What you should do
Below are records. Copy every line with "brand" in it.

Data extract

● ● ●

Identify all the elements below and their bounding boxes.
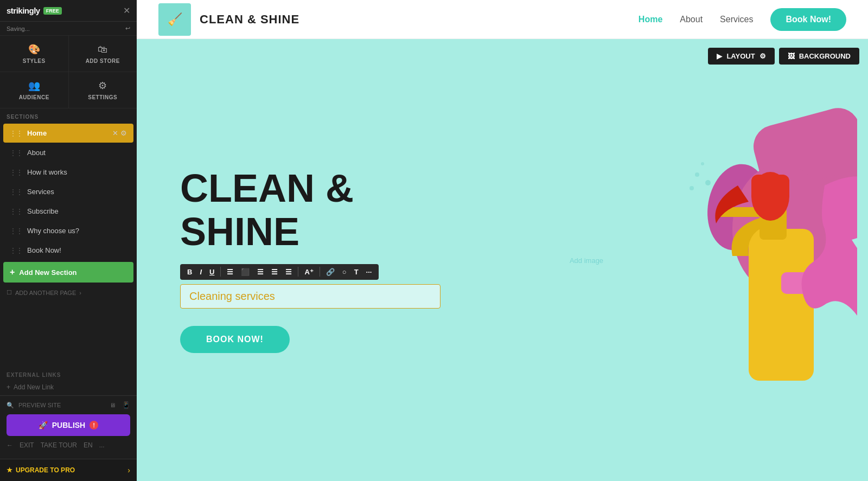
styles-icon: 🎨 [28, 43, 40, 55]
brand-logo-image: 🧹 [168, 12, 182, 27]
upgrade-text: ★ UPGRADE TO PRO [7, 466, 75, 474]
free-badge: FREE [43, 7, 62, 15]
saving-text: Saving... [7, 25, 30, 32]
hero-controls: ▶ LAYOUT ⚙ 🖼 BACKGROUND [708, 48, 859, 65]
styles-button[interactable]: 🎨 STYLES [0, 36, 68, 72]
language-selector[interactable]: EN [84, 441, 93, 449]
hero-image-area[interactable]: Add image [466, 39, 868, 481]
list-button[interactable]: ☰ [224, 266, 236, 278]
circle-button[interactable]: ○ [340, 266, 349, 278]
toolbar-divider [220, 267, 221, 277]
underline-button[interactable]: U [207, 266, 217, 278]
align-left-button[interactable]: ⬛ [238, 266, 252, 278]
hero-content: CLEAN & SHINE B I U ☰ ⬛ ☰ ☰ ☰ A⁺ 🔗 ○ T ·… [137, 134, 462, 385]
hero-subtitle-box[interactable]: Cleaning services [180, 284, 441, 309]
justify-button[interactable]: ☰ [283, 266, 295, 278]
add-new-section-button[interactable]: + Add New Section [3, 262, 133, 283]
add-section-plus-icon: + [10, 267, 15, 277]
mobile-icon: 📱 [122, 401, 130, 409]
more-menu-button[interactable]: ... [99, 441, 105, 449]
bottom-actions: ← EXIT TAKE TOUR EN ... [7, 441, 130, 449]
more-options-button[interactable]: ··· [363, 266, 375, 278]
sidebar-close-button[interactable]: ✕ [123, 5, 130, 16]
add-another-page-label: ADD ANOTHER PAGE [15, 290, 76, 296]
monitor-icon: 🖥 [110, 402, 116, 408]
link-button[interactable]: 🔗 [323, 266, 337, 278]
add-another-page-arrow-icon: › [79, 290, 81, 296]
nav-link-about[interactable]: About [680, 15, 703, 24]
align-center-button[interactable]: ☰ [254, 266, 266, 278]
section-gear-icon[interactable]: ⚙ [120, 129, 127, 137]
section-name: Subscribe [27, 207, 127, 215]
background-label: BACKGROUND [799, 52, 851, 60]
exit-button[interactable]: EXIT [20, 441, 34, 449]
publish-button[interactable]: 🚀 PUBLISH ! [7, 414, 130, 436]
audience-button[interactable]: 👥 AUDIENCE [0, 72, 68, 108]
bold-button[interactable]: B [184, 266, 195, 278]
add-section-label: Add New Section [19, 268, 76, 277]
rocket-icon: 🚀 [39, 421, 48, 429]
sidebar-item-home[interactable]: ⋮⋮ Home ✕ ⚙ [3, 124, 133, 143]
toolbar-divider [298, 267, 298, 277]
preview-site-button[interactable]: 🔍 PREVIEW SITE 🖥 📱 [7, 401, 130, 409]
saving-bar: Saving... ↩ [0, 22, 137, 36]
site-navbar-nav: Home About Services Book Now! [639, 8, 846, 31]
section-name: About [27, 149, 127, 157]
upgrade-label: UPGRADE TO PRO [16, 466, 75, 474]
nav-book-button[interactable]: Book Now! [770, 8, 846, 31]
site-navbar: 🧹 CLEAN & SHINE Home About Services Book… [137, 0, 868, 39]
add-another-page-button[interactable]: ☐ ADD ANOTHER PAGE › [0, 285, 137, 300]
star-icon: ★ [7, 466, 12, 474]
font-size-button[interactable]: A⁺ [302, 266, 316, 278]
main-content: 🧹 CLEAN & SHINE Home About Services Book… [137, 0, 868, 481]
sidebar-item-services[interactable]: ⋮⋮ Services [3, 182, 133, 201]
drag-handle-icon: ⋮⋮ [10, 130, 23, 137]
drag-handle-icon: ⋮⋮ [10, 169, 23, 176]
settings-button[interactable]: ⚙ SETTINGS [69, 72, 137, 108]
hero-cta-button[interactable]: BOOK NOW! [180, 326, 290, 353]
section-close-icon[interactable]: ✕ [112, 129, 118, 137]
drag-handle-icon: ⋮⋮ [10, 149, 23, 157]
search-icon: 🔍 [7, 402, 14, 409]
undo-icon[interactable]: ↩ [125, 25, 130, 32]
spray-bottle-svg [608, 39, 857, 435]
text-editor-toolbar: B I U ☰ ⬛ ☰ ☰ ☰ A⁺ 🔗 ○ T ··· [180, 264, 379, 280]
sidebar-item-subscribe[interactable]: ⋮⋮ Subscribe [3, 202, 133, 221]
hero-subtitle[interactable]: Cleaning services [189, 290, 275, 302]
sidebar-item-about[interactable]: ⋮⋮ About [3, 143, 133, 162]
logo-area: strikingly FREE [7, 6, 62, 15]
take-tour-button[interactable]: TAKE TOUR [41, 441, 77, 449]
settings-label: SETTINGS [88, 94, 117, 100]
exit-arrow-icon: ← [7, 441, 13, 449]
nav-link-services[interactable]: Services [720, 15, 753, 24]
styles-label: STYLES [23, 58, 46, 64]
svg-point-11 [701, 162, 704, 165]
add-another-page-checkbox-icon: ☐ [7, 289, 12, 296]
upgrade-to-pro-banner[interactable]: ★ UPGRADE TO PRO › [0, 459, 137, 481]
sidebar-item-book-now[interactable]: ⋮⋮ Book Now! [3, 241, 133, 260]
text-style-button[interactable]: T [352, 266, 361, 278]
drag-handle-icon: ⋮⋮ [10, 208, 23, 215]
sidebar-item-how-it-works[interactable]: ⋮⋮ How it works [3, 163, 133, 182]
sidebar-bottom: 🔍 PREVIEW SITE 🖥 📱 🚀 PUBLISH ! ← EXIT TA… [0, 395, 137, 459]
layout-button[interactable]: ▶ LAYOUT ⚙ [708, 48, 774, 65]
layout-settings-icon: ⚙ [760, 52, 766, 60]
background-button[interactable]: 🖼 BACKGROUND [779, 48, 859, 65]
sidebar-header: strikingly FREE ✕ [0, 0, 137, 22]
nav-link-home[interactable]: Home [639, 15, 662, 24]
add-link-label: Add New Link [14, 383, 54, 391]
section-name: Book Now! [27, 246, 127, 254]
italic-button[interactable]: I [197, 266, 205, 278]
add-store-button[interactable]: 🛍 ADD STORE [69, 36, 137, 72]
add-new-link-button[interactable]: + Add New Link [7, 381, 130, 393]
section-actions: ✕ ⚙ [112, 129, 127, 137]
svg-point-9 [705, 180, 711, 185]
site-brand: 🧹 CLEAN & SHINE [158, 3, 299, 36]
hero-title[interactable]: CLEAN & SHINE [180, 167, 419, 253]
align-right-button[interactable]: ☰ [269, 266, 280, 278]
add-store-label: ADD STORE [86, 58, 120, 64]
section-name: Services [27, 188, 127, 196]
sidebar-item-why-choose-us[interactable]: ⋮⋮ Why choose us? [3, 221, 133, 240]
publish-label: PUBLISH [52, 421, 85, 429]
external-links-header: EXTERNAL LINKS [7, 372, 130, 378]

● ● ●

Reply to the task
brand-logo-image: 🧹 [168, 12, 182, 27]
site-brand: 🧹 CLEAN & SHINE [158, 3, 299, 36]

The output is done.